A Resposta Direta
A eficácia da inscrição estadual da sua empresa foi cassada e publicada no Diário Oficial do Estado. Isso significa que a inscrição existe no cadastro, mas não produz mais efeito: a nota fiscal eletrônica passa a ser rejeitada, e a empresa continua aberta na Junta Comercial enquanto deixa de conseguir vender. Não é multa, não é auto de infração e ninguém vai bater na sua porta — o efeito é justamente esse, silencioso.
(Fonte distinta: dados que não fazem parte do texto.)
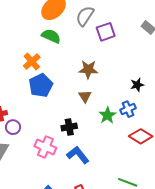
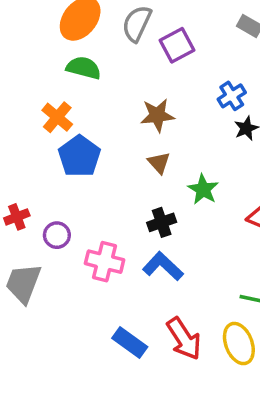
blue cross: (128, 109) -> (232, 96), moved
purple circle: (13, 127) -> (57, 235), moved
black cross: (69, 127) -> (162, 222), moved

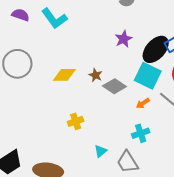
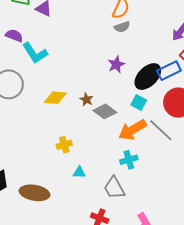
cyan L-shape: (54, 18) -> (35, 53), moved
cyan square: (148, 76) -> (139, 102), size x0.6
orange arrow: (143, 103) -> (132, 130), size x2.0
cyan triangle: (101, 151) -> (79, 172), moved, turned 40

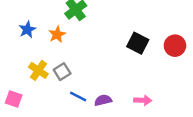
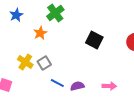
blue star: (27, 30) -> (16, 15), moved
black square: (138, 43) -> (94, 40), moved

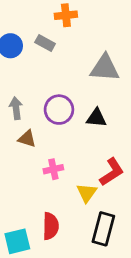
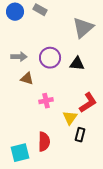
gray triangle: (105, 68) -> (83, 28), turned -45
gray arrow: (16, 108) -> (19, 57), turned 98
black rectangle: (103, 229) -> (80, 135), moved, size x0.6

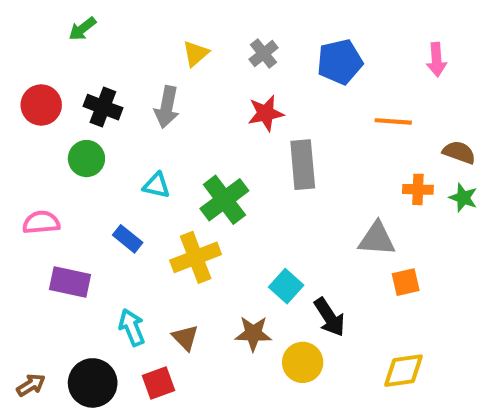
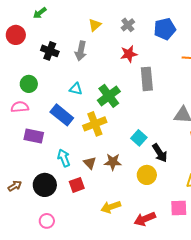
red circle: (41, 105) -> (16, 35), moved
green circle: (86, 159) -> (29, 84), moved
blue rectangle: (128, 239) -> (62, 115), size x1.6
brown star: (253, 334) -> (113, 162), moved

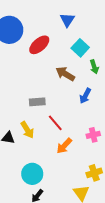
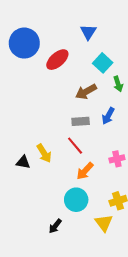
brown arrow: (65, 74) -> (86, 92), turned -60
gray rectangle: (37, 102) -> (81, 121), moved
cyan circle: (32, 174) -> (76, 200), moved

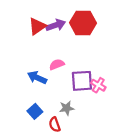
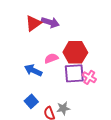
red hexagon: (83, 23) -> (75, 52), moved
purple arrow: (56, 25) -> (50, 22), turned 36
gray star: (67, 108) -> (63, 108), moved

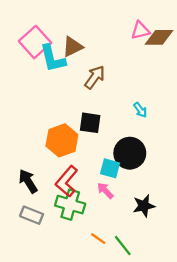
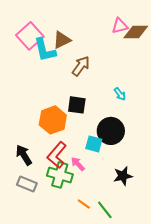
pink arrow: (105, 191) -> (78, 164), moved

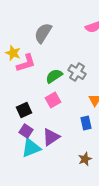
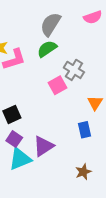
gray semicircle: (43, 33) -> (51, 24), moved
green semicircle: (54, 76) -> (47, 49), moved
pink square: (53, 100) -> (58, 85), moved

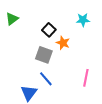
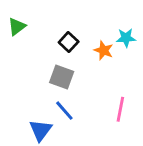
cyan star: (83, 20) -> (126, 38), moved
orange star: (63, 43) -> (104, 50), moved

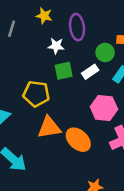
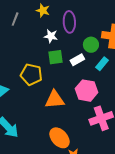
orange triangle: (49, 127) -> (55, 100), moved
orange ellipse: (78, 140) -> (60, 138), moved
Duas coisas correm ao mesmo tempo a partir da publicação, e elas são independentes. A primeira é o recurso administrativo: cabe uma única vez, no prazo de 30 dias contados da publicação, dirigido ao Delegado Regional Tributário — e ele não tem efeito suspensivo, ou seja, a inscrição continua sem eficácia enquanto o recurso é analisado. A segunda é o prazo de 120 dias do mandado de segurança, contado da mesma publicação. E é precisamente porque o recurso não suspende nada que a via judicial está aberta desde o primeiro dia — não é preciso esgotar o administrativo para ir ao Judiciário.
Muita empresa protocola o recurso de 30 dias e para de contar o tempo, na expectativa de que a resposta venha antes. A decisão do Delegado Regional Tributário é definitiva no âmbito administrativo (art. 13, § 1º, da Portaria CAT 95/2006) e não devolve o tempo perdido. Enquanto ela não sai, a empresa está sem emitir nota — e o relógio dos 120 dias não parou um dia sequer.
Se você quer saber em quantos dias está e o que ainda dá para fazer, mande o ato publicado, a data da publicação e o extrato do CADESP pelo WhatsApp (16) 99654-0207. A análise diz se há vício no ato — inclusive quando não há.
O que a Fazenda Estadual fez, com nome preciso
Existem duas rotas diferentes de cassação em São Paulo, e o texto do seu ato diz qual foi. Elas não têm o mesmo fundamento nem o mesmo caminho de volta, e confundi-las é o primeiro erro de quem tenta resolver sozinho.
Um agente fiscal foi ao endereço declarado no CADESP e não encontrou a empresa. Isso é formalizado numa Declaração de Não Localização de Estabelecimento (art. 11 da Portaria CAT 95/2006). Com base nela, o Chefe do Posto Fiscal de vinculação expede o ato de cassação, que é publicado no Diário Oficial (art. 12).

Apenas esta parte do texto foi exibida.